(Listed records begins)
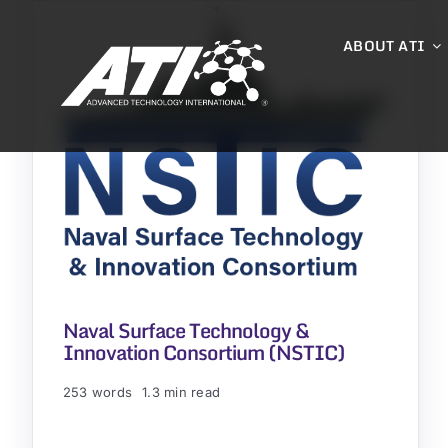
Skip
to
ABOUT ATI
content
Naval Surface Technology &
Innovation Consortium (NSTIC)
253 words
1.3 min read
(Listed records ends)
Instructions for the task:
Reproduce every record word for word. The copy must contain no pictures.

Result of the task:
Skip
to
ABOUT ATI
content
Naval Surface Technology &
Innovation Consortium (NSTIC)
253 words
1.3 min read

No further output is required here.